### DATA UNDER STUDY
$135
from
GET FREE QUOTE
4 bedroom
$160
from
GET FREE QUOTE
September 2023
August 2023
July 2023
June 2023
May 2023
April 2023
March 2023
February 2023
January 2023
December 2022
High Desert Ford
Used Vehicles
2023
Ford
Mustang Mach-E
--
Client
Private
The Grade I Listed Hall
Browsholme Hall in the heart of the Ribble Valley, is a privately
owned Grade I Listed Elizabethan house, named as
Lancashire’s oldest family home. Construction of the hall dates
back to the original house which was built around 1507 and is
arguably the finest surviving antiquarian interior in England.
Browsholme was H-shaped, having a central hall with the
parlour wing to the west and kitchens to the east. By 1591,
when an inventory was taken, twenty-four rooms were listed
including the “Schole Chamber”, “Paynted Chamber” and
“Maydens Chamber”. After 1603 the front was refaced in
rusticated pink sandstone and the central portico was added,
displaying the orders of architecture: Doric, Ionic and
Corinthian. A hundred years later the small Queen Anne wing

### AIM OF THE TASK
Everything in the material above from the line that has "September 2023" through the line that has "Mustang Mach-E" must be duplicated exactly, with no other lines given.

### WRITTEN SOLUTION
September 2023
August 2023
July 2023
June 2023
May 2023
April 2023
March 2023
February 2023
January 2023
December 2022
High Desert Ford
Used Vehicles
2023
Ford
Mustang Mach-E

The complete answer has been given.